L’opposition russe, exilée à cause de la répression et affaiblie par les conflits internes, organise dimanche à Berlin sa première grande manifestation à l’étranger contre l’invasion de l’Ukraine et Vladimir Poutine, qui servira de test pour sa crédibilité politique. Le pouvoir russe a méthodiquement éradiqué toute dissidence ces dernières années, jetant des centaines, voire des milliers de personnes derrière les barreaux et rendant impossible toute action de protestation.
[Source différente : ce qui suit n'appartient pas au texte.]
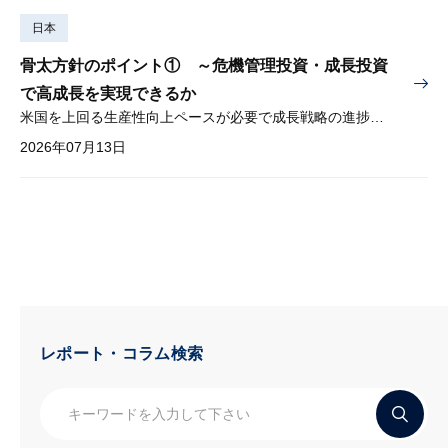
日本
骨太方針のポイント① ～危機管理投資・成長投資
で高成長を実現できるか
米国を上回る生産性向上ペースが必要で成長戦略の進捗管理も課題
2026年07月13日
レポート・コラム検索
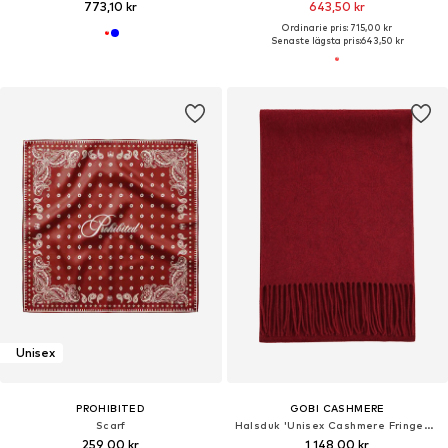
773,10 kr
643,50 kr
Ordinarie pris: 715,00 kr
Senaste lägsta pris:
643,50 kr
Unisex
PROHIBITED
GOBI CASHMERE
Scarf
Halsduk 'Unisex Cashmere Fringed Scarf'
259,00 kr
1 148,00 kr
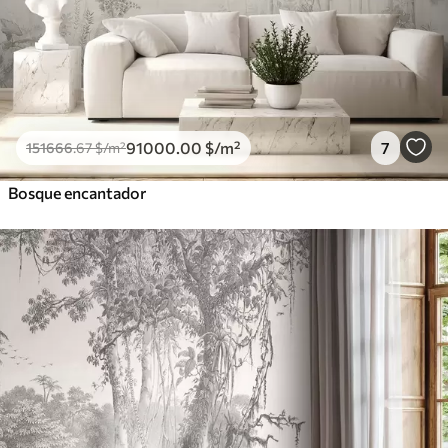
91000
.00
$
/m²
7
151666
.67
$
/m²
Bosque encantador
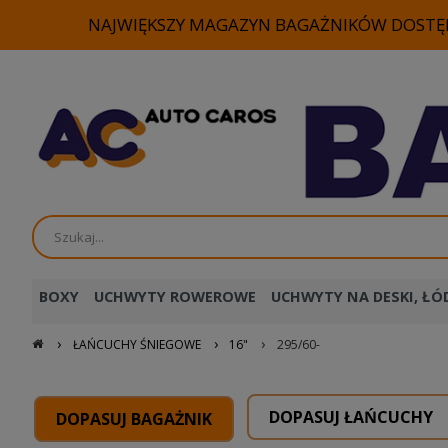
NAJWIĘKSZY MAGAZYN BAGAŻNIKÓW DOSTĘP
BOXY
UCHWYTY ROWEROWE
UCHWYTY NA DESKI, ŁÓD
›
›
›
ŁAŃCUCHY ŚNIEGOWE
16"
295/60-
DOPASUJ ŁAŃCUCHY
DOPASUJ BAGAŻNIK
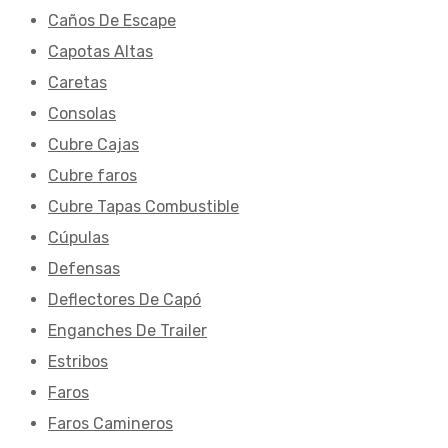
Caños De Escape
Capotas Altas
Caretas
Consolas
Cubre Cajas
Cubre faros
Cubre Tapas Combustible
Cúpulas
Defensas
Deflectores De Capó
Enganches De Trailer
Estribos
Faros
Faros Camineros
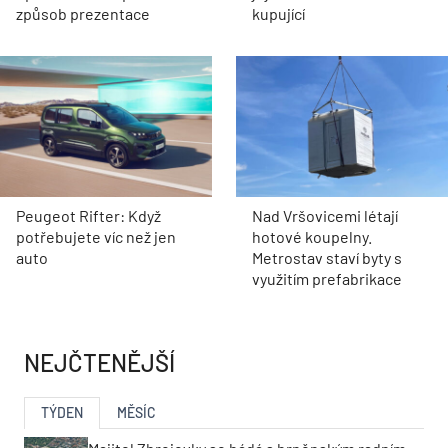
způsob prezentace
kupující
Peugeot Rifter: Když
Nad Vršovicemi létají
potřebujete víc než jen
hotové koupelny.
auto
Metrostav staví byty s
využitím prefabrikace
NEJČTENĚJŠÍ
TÝDEN
MĚSÍC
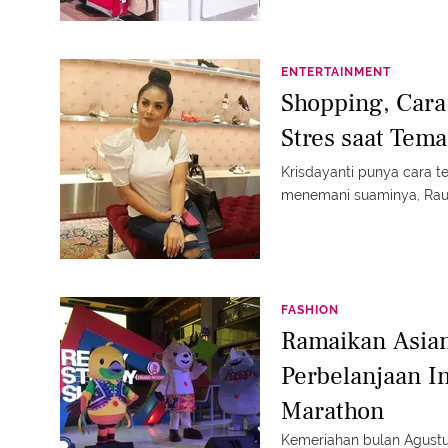
ENTERTAINMENT
Shopping, Cara
Stres saat Tem
Krisdayanti punya cara t
menemani suaminya, Raul 
FASHION
Ramaikan Asia
Perbelanjaan I
Marathon
Kemeriahan bulan Agustu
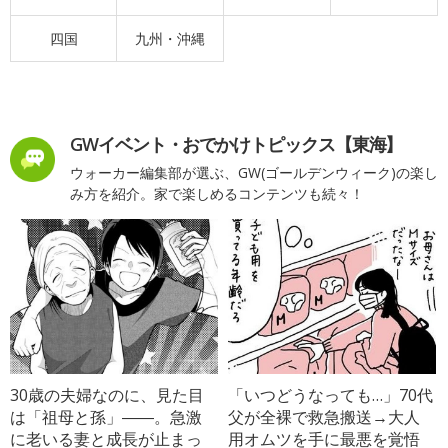
四国
九州・沖縄
GWイベント・おでかけトピックス【東海】
ウォーカー編集部が選ぶ、GW(ゴールデンウィーク)の楽し
み方を紹介。家で楽しめるコンテンツも続々！
30歳の夫婦なのに、見た目
「いつどうなっても…」70代
は「祖母と孫」――。急激
父が全裸で救急搬送→大人
に老いる妻と成長が止まっ
用オムツを手に最悪を覚悟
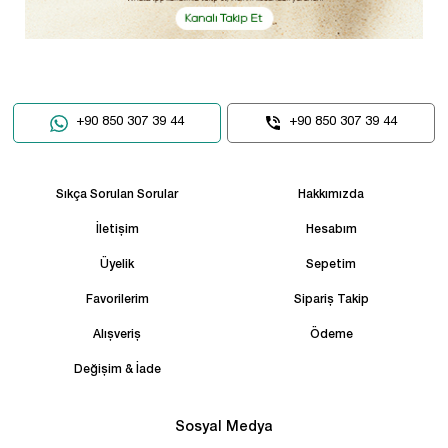
+90 850 307 39 44
+90 850 307 39 44
Sıkça Sorulan Sorular
Hakkımızda
İletişim
Hesabım
Üyelik
Sepetim
Favorilerim
Sipariş Takip
Alışveriş
Ödeme
Değişim & İade
Sosyal Medya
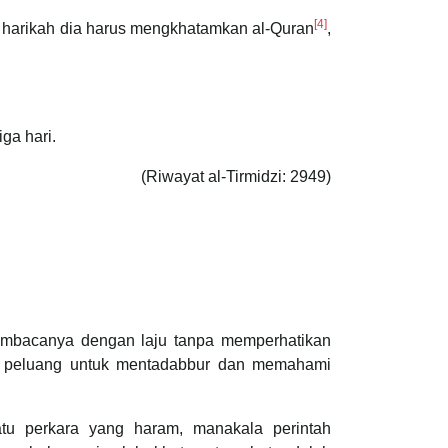
[4]
a harikah dia harus mengkhatamkan al-Quran
,
ga hari.
(Riwayat al-Tirmidzi: 2949)
embacanya dengan laju tanpa memperhatikan
n peluang untuk mentadabbur dan memahami
tu perkara yang haram, manakala perintah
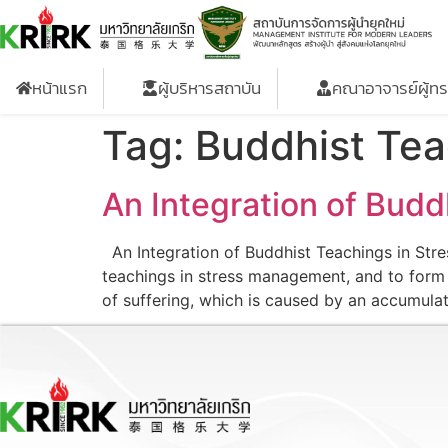
หน้าแรก
ผู้บริหารสถาบัน
คณาอาจารย์ผู้ท
Tag:
Buddhist Tea
An Integration of Bud
An Integration of Buddhist Teachings in Stre
teachings in stress management, and to form 
of suffering, which is caused by an accumula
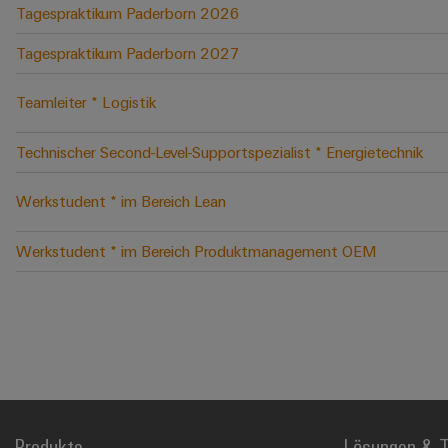
Tagespraktikum Paderborn 2026
Tagespraktikum Paderborn 2027
Teamleiter * Logistik
Technischer Second-Level-Supportspezialist * Energietechnik
Werkstudent * im Bereich Lean
Werkstudent * im Bereich Produktmanagement OEM
Produkte
Lösungen & T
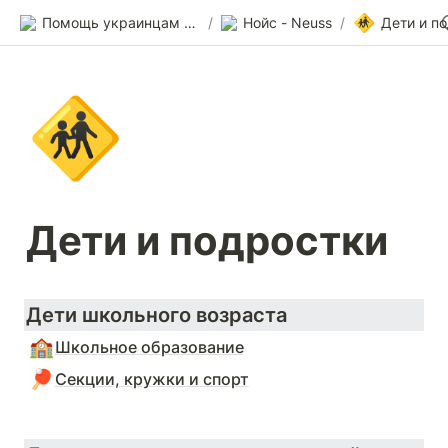
🚸
Помощь украинцам в Германии
/
Нойс - Neuss
/
Дети и п
🚸
Дети и подростки
Дети школьного возраста 
🏫
Школьное образование
🏓
Секции, кружки и спорт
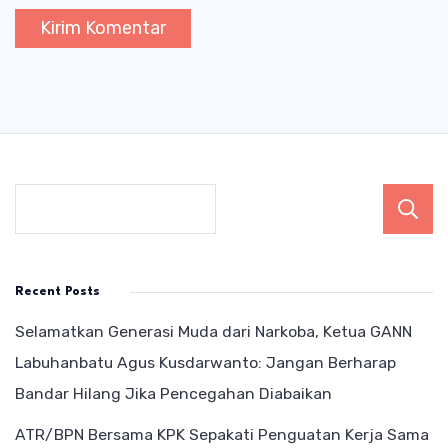
Recent Posts
Selamatkan Generasi Muda dari Narkoba, Ketua GANN
Labuhanbatu Agus Kusdarwanto: Jangan Berharap
Bandar Hilang Jika Pencegahan Diabaikan
ATR/BPN Bersama KPK Sepakati Penguatan Kerja Sama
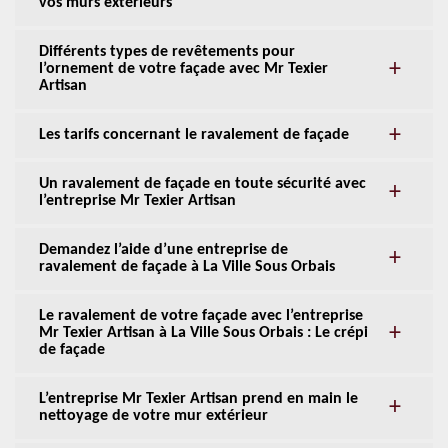
vos murs extérieurs
Différents types de revêtements pour
l’ornement de votre façade avec Mr Texier
Artisan
Les tarifs concernant le ravalement de façade
Un ravalement de façade en toute sécurité avec
l’entreprise Mr Texier Artisan
Demandez l’aide d’une entreprise de
ravalement de façade à La Ville Sous Orbais
Le ravalement de votre façade avec l’entreprise
Mr Texier Artisan à La Ville Sous Orbais : Le crépi
de façade
L’entreprise Mr Texier Artisan prend en main le
nettoyage de votre mur extérieur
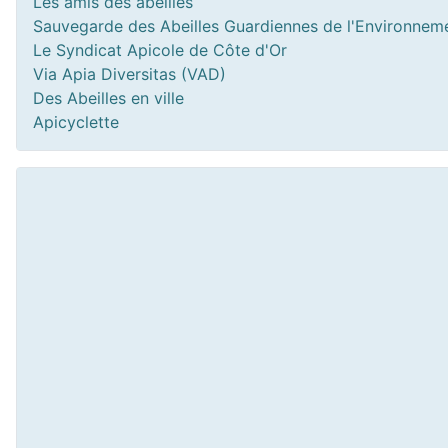
Les amis des abeilles
Sauvegarde des Abeilles Guardiennes de l'Environnem
Le Syndicat Apicole de Côte d'Or
Via Apia Diversitas (VAD)
Des Abeilles en ville
Apicyclette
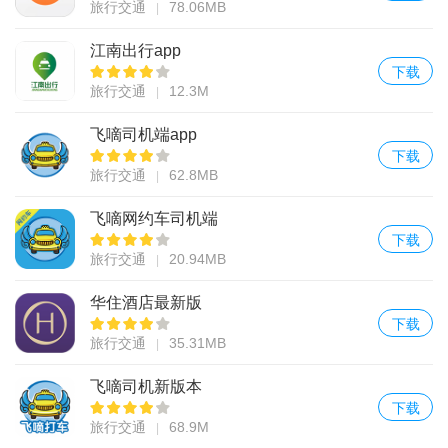
旅行交通
78.06MB
江南出行app
下载
旅行交通
12.3M
飞嘀司机端app
下载
旅行交通
62.8MB
飞嘀网约车司机端
下载
旅行交通
20.94MB
华住酒店最新版
下载
旅行交通
35.31MB
飞嘀司机新版本
下载
旅行交通
68.9M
L’opposition, qui a perdu en février sa figure de proue, Alexeï Navalny, décédé dans des circonstances troubles en prison, est privée des moyens d’agir en Russie et donc contrainte de relancer le mouvement depuis l’étranger. La marche à Berlin, ville qui accueille des foules d’exilés et d’opposants russes, se déroule au centre de la capitale allemande et devrait se terminer devant l’ambassade de Russie.
Elle est organisée par trois figures majeures de l’opposition : Ioulia Navalnaïa, la veuve d’Alexeï Navalny, qui a repris les rênes de son mouvement, Ilia Iachine, ancien député municipal de Moscou récemment sorti de prison, et Vladimir Kara-Mourza, un ancien du Kremlin. critique qui a survécu à la prison et à deux tentatives d’empoisonnement.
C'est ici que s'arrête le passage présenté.